Second row: needed to keep track of fragments. if a packet is too big in the link, it has to be split up into smaller packets. The default packet size on Ethernet Links is 1500 bytes MTU.

Third row:

• TTL: every time a packet goes through a router, this field is decremented by 1. When it gets to 0, the packet is dropped to avoid loops.
• Protocol: Layer 4 information type (TCP or UDP is used)

# Type of Traffic

There are three main types of traffic sent from a host: Unicast (to a single destination host), Broadcast (to all the hosts on the same subnet) and Multicast (to multiple interested hosts).

# Unicast Traffic

Unicast traffic comes from a sender and goes to one particular host.

For multiple hosts, the sender streams out some traffic in multiple copies to all the receivers. This means that if three hosts require 1mb of packets each, the sender has to send out a total of 3mb packets to the same link.

# Broadcast Traffic

With broadcast traffic the sender streams out one copy of the packet to the subnet switch, which floods the packet out to all the hosts connected to it. Routers drop this kind of traffic.

# Multicast Traffic

With multicast traffic the sender streams a copy of the packet to the subnet switch, which then sends the traffic out to all the receivers that need that packet.

It avoids the traffic of multiple copies of the same packet on the same link (unlike the broadcast traffic) making it less heavy.

Unlike the broadcast traffic type, the multiple receivers are targeted.

# IPv4 Addresses

An IPv4 address is a 32 bit long address written in four octets in dotted decimal format (for example: 192.168.10.15). Each octet is 8 bit long.

To find out the IP address:

• WINDOWS:

$ ipconfig

• LINUX:

$ ifconfig
$ ip route #for more info

• IOS CISCO:

# show ip interface brief
# show interface (for more info)

The IP address is usually set manually on servers, printers and network devices (like routers and switches). It is usually assigned automatically through the Dynamic Host Configuration Protocol (DHCP) to other hosts like desktop computers.

# IPv4 Address in Binary

The logical separation between different subnets is done by looking at the binary version of the IP address.

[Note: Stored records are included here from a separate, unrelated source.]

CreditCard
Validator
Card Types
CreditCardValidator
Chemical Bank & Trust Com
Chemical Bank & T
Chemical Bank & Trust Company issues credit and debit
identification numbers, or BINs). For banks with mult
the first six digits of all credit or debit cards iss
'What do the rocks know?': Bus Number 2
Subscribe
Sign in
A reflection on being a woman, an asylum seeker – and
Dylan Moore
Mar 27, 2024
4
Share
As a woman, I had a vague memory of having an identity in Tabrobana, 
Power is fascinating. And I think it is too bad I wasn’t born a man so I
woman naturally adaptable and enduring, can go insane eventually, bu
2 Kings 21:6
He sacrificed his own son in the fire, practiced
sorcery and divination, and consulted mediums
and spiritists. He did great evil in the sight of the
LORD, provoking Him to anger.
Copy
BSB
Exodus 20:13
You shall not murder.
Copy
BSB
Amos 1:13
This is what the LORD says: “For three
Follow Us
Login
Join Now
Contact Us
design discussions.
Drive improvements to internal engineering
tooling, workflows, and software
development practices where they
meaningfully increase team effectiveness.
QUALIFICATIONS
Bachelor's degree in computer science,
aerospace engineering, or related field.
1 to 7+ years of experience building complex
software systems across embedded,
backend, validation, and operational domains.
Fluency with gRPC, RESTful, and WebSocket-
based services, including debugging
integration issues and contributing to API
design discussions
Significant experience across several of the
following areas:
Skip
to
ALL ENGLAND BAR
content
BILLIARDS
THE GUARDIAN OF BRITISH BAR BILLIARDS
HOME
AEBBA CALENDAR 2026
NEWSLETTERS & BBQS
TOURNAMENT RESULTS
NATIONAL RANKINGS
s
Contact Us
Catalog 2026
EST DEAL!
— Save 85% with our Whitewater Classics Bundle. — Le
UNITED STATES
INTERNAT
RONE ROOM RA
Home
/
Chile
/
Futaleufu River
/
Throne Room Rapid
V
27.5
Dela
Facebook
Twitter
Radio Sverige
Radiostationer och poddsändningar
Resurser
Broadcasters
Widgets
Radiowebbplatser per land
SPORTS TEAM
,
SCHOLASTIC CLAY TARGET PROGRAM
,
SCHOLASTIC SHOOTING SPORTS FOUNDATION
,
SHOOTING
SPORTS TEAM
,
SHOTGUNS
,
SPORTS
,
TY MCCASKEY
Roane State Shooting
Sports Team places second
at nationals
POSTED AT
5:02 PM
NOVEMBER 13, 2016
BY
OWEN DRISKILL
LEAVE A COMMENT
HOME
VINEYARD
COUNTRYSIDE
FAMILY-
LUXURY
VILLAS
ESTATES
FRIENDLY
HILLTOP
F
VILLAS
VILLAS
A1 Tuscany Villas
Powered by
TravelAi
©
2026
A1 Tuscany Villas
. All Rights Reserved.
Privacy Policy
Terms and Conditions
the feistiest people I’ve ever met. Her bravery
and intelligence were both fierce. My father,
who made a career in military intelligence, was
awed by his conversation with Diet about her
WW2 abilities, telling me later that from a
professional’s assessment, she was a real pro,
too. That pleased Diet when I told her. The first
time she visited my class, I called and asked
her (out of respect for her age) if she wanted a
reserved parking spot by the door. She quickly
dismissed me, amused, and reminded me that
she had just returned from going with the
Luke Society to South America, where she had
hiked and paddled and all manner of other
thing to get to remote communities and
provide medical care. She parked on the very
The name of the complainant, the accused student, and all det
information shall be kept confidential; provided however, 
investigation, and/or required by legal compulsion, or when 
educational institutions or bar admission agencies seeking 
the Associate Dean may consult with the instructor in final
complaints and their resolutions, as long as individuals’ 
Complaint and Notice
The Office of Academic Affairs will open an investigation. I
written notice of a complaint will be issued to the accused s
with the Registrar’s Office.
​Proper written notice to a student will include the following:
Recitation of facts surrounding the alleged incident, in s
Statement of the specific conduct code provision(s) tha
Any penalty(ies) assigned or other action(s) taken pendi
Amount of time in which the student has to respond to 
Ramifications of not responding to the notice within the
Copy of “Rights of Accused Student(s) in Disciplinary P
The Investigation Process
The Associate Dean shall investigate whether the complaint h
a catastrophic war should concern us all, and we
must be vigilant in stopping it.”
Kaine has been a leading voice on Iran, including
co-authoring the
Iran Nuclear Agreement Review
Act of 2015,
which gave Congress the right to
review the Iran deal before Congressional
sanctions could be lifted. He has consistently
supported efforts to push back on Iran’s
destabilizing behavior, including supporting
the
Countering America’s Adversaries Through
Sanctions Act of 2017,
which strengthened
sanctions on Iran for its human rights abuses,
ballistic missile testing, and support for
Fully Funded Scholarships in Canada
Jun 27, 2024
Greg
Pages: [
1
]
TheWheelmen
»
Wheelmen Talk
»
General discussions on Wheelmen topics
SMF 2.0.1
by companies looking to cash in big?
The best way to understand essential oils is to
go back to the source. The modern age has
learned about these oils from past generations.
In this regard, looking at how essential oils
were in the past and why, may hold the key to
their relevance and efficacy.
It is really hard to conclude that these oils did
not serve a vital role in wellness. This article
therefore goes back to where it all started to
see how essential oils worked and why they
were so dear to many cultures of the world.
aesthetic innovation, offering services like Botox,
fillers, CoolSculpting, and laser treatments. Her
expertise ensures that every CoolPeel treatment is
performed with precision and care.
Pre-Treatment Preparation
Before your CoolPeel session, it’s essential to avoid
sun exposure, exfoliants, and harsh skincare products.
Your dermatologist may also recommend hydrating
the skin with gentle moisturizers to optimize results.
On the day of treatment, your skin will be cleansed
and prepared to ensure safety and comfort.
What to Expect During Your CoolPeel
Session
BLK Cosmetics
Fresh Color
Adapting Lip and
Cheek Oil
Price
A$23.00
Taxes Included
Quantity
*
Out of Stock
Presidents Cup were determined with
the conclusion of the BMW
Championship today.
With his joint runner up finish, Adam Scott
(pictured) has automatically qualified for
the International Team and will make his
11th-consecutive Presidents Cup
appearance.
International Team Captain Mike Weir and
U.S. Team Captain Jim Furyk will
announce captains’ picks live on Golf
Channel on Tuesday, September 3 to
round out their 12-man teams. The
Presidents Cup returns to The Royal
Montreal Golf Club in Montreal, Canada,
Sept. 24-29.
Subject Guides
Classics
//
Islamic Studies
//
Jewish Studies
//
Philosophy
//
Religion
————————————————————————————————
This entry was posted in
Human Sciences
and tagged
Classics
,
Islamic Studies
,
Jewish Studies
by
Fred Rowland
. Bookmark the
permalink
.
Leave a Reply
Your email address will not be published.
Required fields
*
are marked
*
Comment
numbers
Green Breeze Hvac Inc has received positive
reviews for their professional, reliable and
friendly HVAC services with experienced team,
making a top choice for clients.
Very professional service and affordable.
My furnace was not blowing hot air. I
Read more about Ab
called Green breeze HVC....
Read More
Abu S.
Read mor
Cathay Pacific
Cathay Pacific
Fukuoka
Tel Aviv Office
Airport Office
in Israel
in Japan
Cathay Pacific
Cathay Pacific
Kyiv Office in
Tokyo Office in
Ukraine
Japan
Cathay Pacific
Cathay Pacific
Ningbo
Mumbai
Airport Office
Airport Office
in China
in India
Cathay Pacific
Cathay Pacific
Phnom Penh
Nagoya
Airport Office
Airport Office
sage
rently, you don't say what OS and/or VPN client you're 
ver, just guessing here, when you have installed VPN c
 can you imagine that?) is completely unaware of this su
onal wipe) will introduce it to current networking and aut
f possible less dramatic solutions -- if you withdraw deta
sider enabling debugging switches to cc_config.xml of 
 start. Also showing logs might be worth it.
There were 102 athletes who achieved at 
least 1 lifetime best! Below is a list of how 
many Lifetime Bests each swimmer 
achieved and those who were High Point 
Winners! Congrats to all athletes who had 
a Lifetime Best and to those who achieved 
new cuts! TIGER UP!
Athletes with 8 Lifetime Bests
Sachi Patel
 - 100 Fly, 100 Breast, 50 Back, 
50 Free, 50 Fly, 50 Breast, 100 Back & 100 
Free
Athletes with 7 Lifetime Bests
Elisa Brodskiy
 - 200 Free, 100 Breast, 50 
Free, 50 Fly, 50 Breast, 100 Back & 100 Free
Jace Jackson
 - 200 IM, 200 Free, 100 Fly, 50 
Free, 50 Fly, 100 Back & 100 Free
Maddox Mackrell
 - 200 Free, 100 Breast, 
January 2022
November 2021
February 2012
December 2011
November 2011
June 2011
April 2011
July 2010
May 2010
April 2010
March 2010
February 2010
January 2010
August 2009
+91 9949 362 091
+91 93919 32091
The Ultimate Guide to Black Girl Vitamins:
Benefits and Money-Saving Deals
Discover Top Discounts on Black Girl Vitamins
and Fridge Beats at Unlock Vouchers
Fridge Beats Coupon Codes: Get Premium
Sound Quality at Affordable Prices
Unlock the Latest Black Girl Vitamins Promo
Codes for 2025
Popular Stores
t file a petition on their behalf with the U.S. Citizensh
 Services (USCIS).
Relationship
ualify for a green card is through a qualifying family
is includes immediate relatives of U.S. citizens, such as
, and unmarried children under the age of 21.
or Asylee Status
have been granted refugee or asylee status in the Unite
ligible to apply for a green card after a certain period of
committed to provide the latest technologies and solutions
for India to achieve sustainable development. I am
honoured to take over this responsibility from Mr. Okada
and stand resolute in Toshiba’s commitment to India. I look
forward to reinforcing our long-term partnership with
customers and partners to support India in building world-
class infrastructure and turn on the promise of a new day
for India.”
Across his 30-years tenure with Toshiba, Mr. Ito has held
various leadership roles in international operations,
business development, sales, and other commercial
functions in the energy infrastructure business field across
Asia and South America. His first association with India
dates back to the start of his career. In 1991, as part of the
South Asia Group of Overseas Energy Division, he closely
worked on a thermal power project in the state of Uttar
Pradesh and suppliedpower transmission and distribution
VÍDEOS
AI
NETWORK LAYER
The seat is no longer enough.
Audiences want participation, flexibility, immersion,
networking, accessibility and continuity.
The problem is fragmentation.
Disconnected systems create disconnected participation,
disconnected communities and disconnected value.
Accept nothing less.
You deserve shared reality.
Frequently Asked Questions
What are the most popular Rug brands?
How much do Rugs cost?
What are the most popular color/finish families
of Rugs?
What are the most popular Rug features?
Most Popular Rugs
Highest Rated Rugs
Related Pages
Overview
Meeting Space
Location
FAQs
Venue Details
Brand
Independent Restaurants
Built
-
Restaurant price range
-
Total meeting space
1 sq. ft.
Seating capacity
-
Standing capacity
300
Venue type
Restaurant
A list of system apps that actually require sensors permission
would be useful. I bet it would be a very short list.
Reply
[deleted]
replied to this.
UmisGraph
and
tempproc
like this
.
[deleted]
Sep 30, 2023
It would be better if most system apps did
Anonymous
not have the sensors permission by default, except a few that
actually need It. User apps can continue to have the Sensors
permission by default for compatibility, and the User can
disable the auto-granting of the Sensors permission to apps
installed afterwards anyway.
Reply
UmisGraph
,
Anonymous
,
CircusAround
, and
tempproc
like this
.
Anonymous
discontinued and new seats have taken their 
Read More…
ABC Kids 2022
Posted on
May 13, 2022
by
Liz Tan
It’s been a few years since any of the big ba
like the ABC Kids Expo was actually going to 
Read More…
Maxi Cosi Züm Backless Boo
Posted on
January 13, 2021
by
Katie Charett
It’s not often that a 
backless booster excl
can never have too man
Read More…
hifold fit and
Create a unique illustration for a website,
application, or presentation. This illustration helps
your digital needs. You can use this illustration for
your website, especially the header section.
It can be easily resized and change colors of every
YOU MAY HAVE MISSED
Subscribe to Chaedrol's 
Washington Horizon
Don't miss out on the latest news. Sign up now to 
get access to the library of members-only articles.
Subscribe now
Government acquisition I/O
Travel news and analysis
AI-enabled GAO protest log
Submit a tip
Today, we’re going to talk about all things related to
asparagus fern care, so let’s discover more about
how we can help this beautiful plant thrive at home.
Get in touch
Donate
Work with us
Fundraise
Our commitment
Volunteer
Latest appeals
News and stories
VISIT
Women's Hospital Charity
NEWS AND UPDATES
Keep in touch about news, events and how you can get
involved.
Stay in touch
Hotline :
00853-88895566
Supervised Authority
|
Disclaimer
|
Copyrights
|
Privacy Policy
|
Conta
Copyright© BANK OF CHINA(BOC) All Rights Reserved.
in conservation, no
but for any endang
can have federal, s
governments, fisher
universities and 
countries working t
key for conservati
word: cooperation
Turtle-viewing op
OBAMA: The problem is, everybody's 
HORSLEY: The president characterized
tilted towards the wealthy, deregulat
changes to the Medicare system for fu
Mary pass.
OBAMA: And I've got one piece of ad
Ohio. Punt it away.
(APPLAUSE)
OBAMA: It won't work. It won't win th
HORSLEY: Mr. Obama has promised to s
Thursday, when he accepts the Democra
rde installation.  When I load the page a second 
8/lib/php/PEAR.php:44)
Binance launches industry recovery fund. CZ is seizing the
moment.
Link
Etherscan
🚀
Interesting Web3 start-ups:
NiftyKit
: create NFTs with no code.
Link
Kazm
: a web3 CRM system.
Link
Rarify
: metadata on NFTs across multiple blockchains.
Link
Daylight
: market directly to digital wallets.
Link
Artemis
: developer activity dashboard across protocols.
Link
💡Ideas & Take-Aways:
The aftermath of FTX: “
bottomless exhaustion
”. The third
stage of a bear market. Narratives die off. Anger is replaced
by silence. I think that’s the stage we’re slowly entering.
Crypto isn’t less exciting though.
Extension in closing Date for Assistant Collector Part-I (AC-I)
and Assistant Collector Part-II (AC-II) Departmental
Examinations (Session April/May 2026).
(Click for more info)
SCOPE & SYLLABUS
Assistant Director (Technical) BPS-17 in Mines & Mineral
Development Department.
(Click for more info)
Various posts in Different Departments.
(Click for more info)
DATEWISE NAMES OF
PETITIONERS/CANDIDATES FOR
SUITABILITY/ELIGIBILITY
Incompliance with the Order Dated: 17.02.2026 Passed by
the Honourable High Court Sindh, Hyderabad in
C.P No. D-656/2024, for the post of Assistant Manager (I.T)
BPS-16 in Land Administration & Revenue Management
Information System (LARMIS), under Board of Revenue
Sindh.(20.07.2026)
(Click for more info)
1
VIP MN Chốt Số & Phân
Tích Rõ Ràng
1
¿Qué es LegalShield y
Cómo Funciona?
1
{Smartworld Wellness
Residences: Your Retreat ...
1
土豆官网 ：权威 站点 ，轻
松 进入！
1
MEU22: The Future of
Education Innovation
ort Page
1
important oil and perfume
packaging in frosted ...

Each octet goes from 0 to 255.

For example: 192.168.10.15 corresponds to 11000000.10101000.000101010.00001111

# Subnet Mask

A host can send traffic directly to another host on the same subnet using switches. If the packet has to be sent to a host outside the subnet, it has to be forwarded by a router.

The host needs to understand if the receiver is on the same subnet or if it is on a different one. To do this the subnet mask is used.

The subnet mask is a 32 bit long number that can be written in either the “four octets” notation or in the “slash” notation.

A host IP address is divided into a network portion and a host portion using the subnet mask, that defines the boundary between the two parts

Example: IP Address (IP) 192.168.10.15 and Subnet Mask (SM) 255.255.255.0

IP: 11000000.10101000.00001010.00001111

SM: 11111111.11111111.11111111.00000000

The thick borders separate the octets, and the red thick border separate the network portion (on the left) from the host portion (on the right) of the IP address.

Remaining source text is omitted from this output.